** WHAT IS NEEDED **
A faithful copy of all the data is the goal; omit the pictures.

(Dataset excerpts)

- - - -

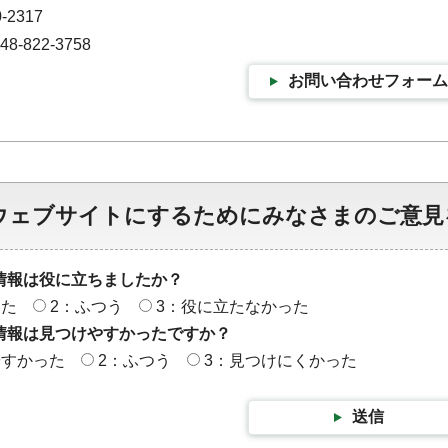
-2317
-822-3758
お問い合わせフォーム
ウェブサイトにするためにみなさまのご意見
情報は役に立ちましたか？
った
2：ふつう
3：役に立たなかった
情報は見つけやすかったですか？
やすかった
2：ふつう
3：見つけにくかった
送信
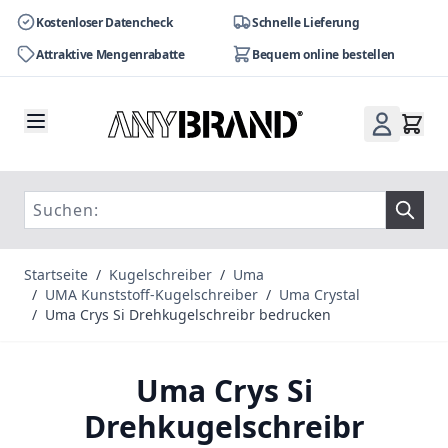
Kostenloser Datencheck
Schnelle Lieferung
Attraktive Mengenrabatte
Bequem online bestellen
Zum Inhalt springen
Startseite
/
Kugelschreiber
/
Uma
/
UMA Kunststoff-Kugelschreiber
/
Uma Crystal
/
Uma Crys Si Drehkugelschreibr bedrucken
Uma Crys Si
Drehkugelschreibr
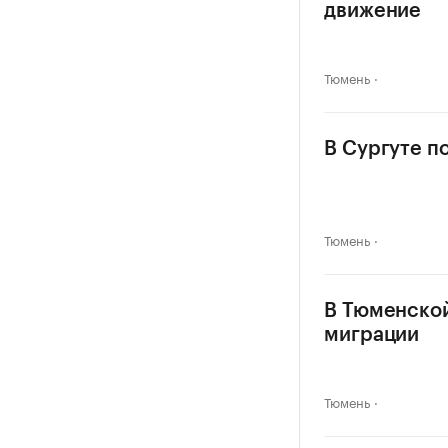
движение
Тюмень
В Сургуте п
Тюмень
В Тюменской
миграции
Тюмень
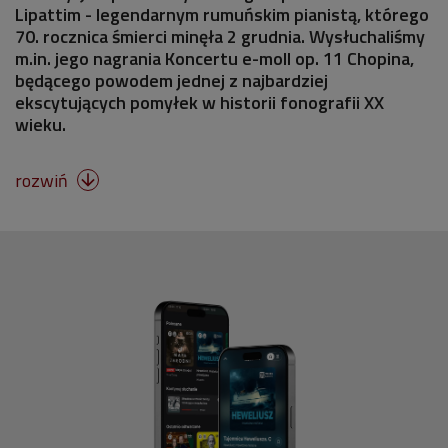
Lipattim - legendarnym rumuńskim pianistą, którego
70. rocznica śmierci minęła 2 grudnia. Wysłuchaliśmy
m.in. jego nagrania Koncertu e-moll op. 11 Chopina,
będącego powodem jednej z najbardziej
ekscytujących pomyłek w historii fonografii XX
wieku.
rozwiń

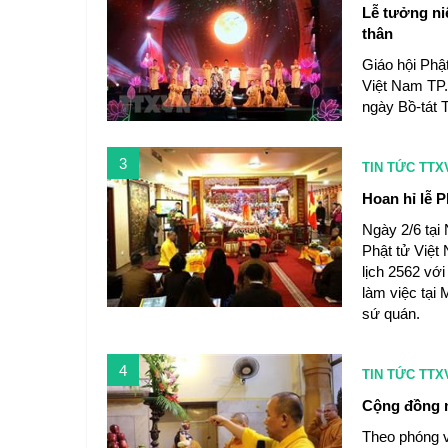
Lễ tưởng ni
thân
Giáo hội Phậ
Việt Nam TP.
ngày Bồ-tát 
3
TIN TỨC TTX
Hoan hỉ lễ P
Ngày 2/6 tại
Phật tử Việt
lịch 2562 vớ
làm việc tại
sứ quán.
4
TIN TỨC TTX
Cộng đồng n
Theo phóng v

- - - -

** ANSWER **
-2317
-822-3758
お問い合わせフォーム
ウェブサイトにするためにみなさまのご意見
情報は役に立ちましたか？
った
2：ふつう
3：役に立たなかった
情報は見つけやすかったですか？
やすかった
2：ふつう
3：見つけにくかった
送信
Kostenloser Datencheck
Schnelle Lieferung
Attraktive Mengenrabatte
Bequem online bestellen
Zum Inhalt springen
Startseite
/
Kugelschreiber
/
Uma
/
UMA Kunststoff-Kugelschreiber
/
Uma Crystal
/
Uma Crys Si Drehkugelschreibr bedrucken
Uma Crys Si
Drehkugelschreibr
движение
Тюмень
В Сургуте п
Тюмень
В Тюменской
миграции
Тюмень
Lipattim - legendarnym rumuńskim pianistą, którego
70. rocznica śmierci minęła 2 grudnia. Wysłuchaliśmy
m.in. jego nagrania Koncertu e-moll op. 11 Chopina,
będącego powodem jednej z najbardziej
ekscytujących pomyłek w historii fonografii XX
wieku.
rozwiń

Lễ tưởng ni
thân
Giáo hội Phậ
Việt Nam TP.
ngày Bồ-tát 
3
TIN TỨC TTX
Hoan hỉ lễ P
Ngày 2/6 tại
Phật tử Việt
lịch 2562 vớ
làm việc tại
sứ quán.
4
TIN TỨC TTX
Cộng đồng n
Theo phóng v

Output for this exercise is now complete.